• **YOUR INSTRUCTIONS**:
Whenever the string "Кастинги" appears in a line below, please copy the line out.

• **PROVIDED MATERIAL**:

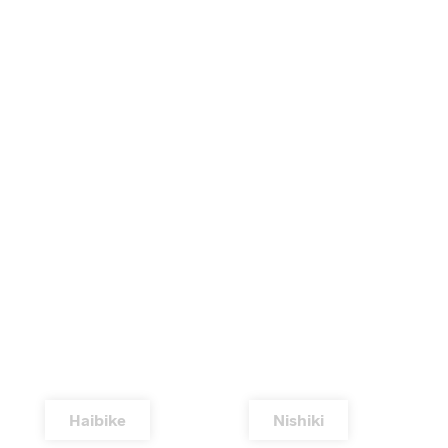
Haibike
Nishiki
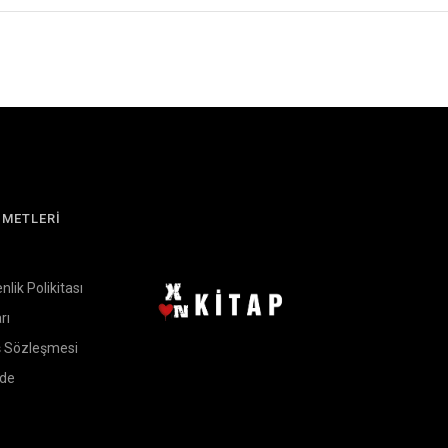
ZMETLERİ
enlik Polikitası
rı
ş Sözleşmesi
ade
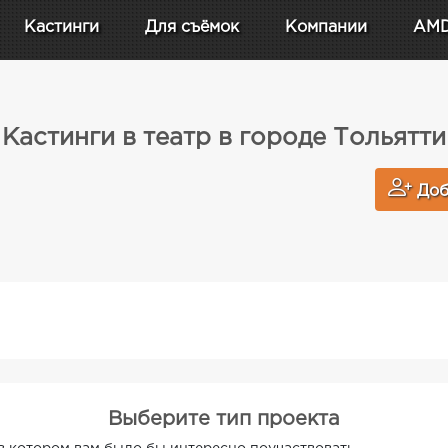
Кастинги
Для съёмок
Компании
AM
Кастинги в театр в городе Тольятти
Доб
Выберите тип проекта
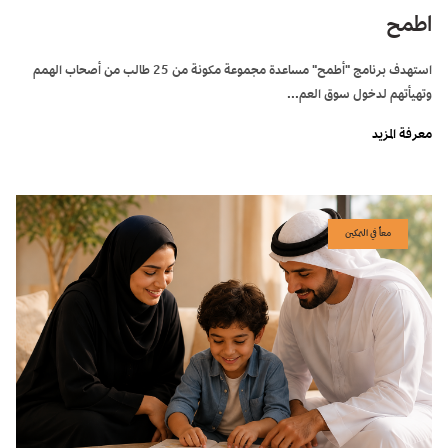
اطمح
استهدف برنامج "أطمح" مساعدة مجموعة مكونة من 25 طالب من أصحاب الهمم
وتهيأتهم لدخول سوق العم...
معرفة المزيد
معاً في التمكين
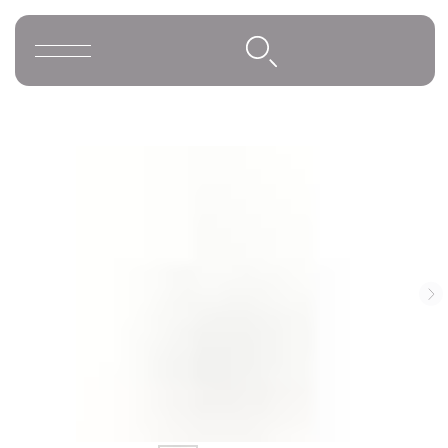
Освещение
Люстры
Подвесы
Большие люстры
Telegram и YouTube ограничены на
территории РФ (на основании
Бра
ФЗ-149 "Об информации")
Напольные светильники
Настольные светильники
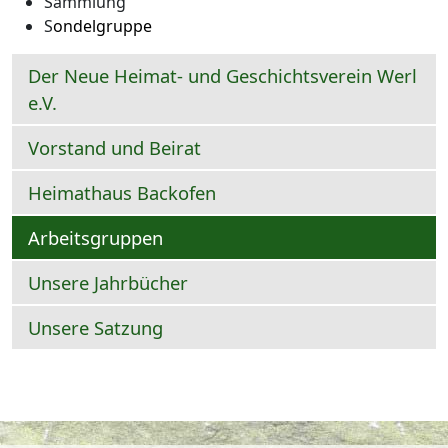
Sammlung
S
ondelgruppe
Der Neue Heimat- und Geschichtsverein Werl
e.V.
Vorstand und Beirat
Heimathaus Backofen
Arbeitsgruppen
Unsere Jahrbücher
Unsere Satzung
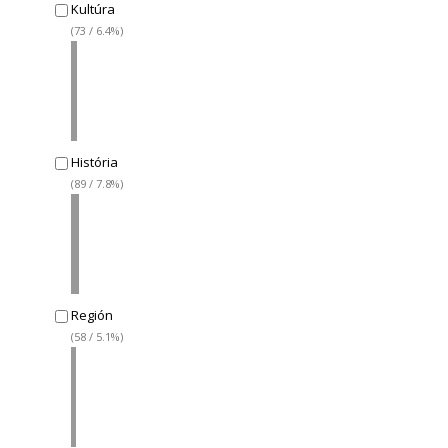
Kultúra
(73 / 6.4%)
História
(89 / 7.8%)
Región
(58 / 5.1%)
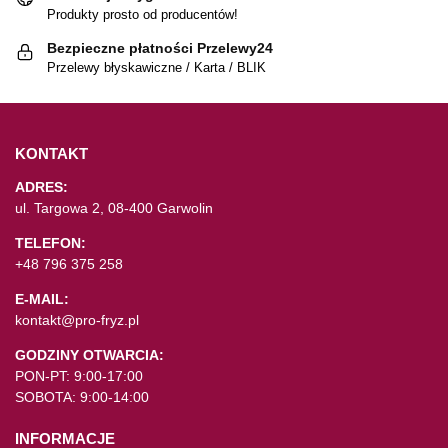
Produkty prosto od producentów!
Bezpieczne płatności Przelewy24
Przelewy błyskawiczne / Karta / BLIK
KONTAKT
ADRES:
ul. Targowa 2, 08-400 Garwolin
TELEFON:
+48 796 375 258
E-MAIL:
kontakt@pro-fryz.pl
GODZINY OTWARCIA:
PON-PT: 9:00-17:00
SOBOTA: 9:00-14:00
INFORMACJE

• **ANSWER SECTION**:
Кастинги
Кастинги в театр в городе Тольятти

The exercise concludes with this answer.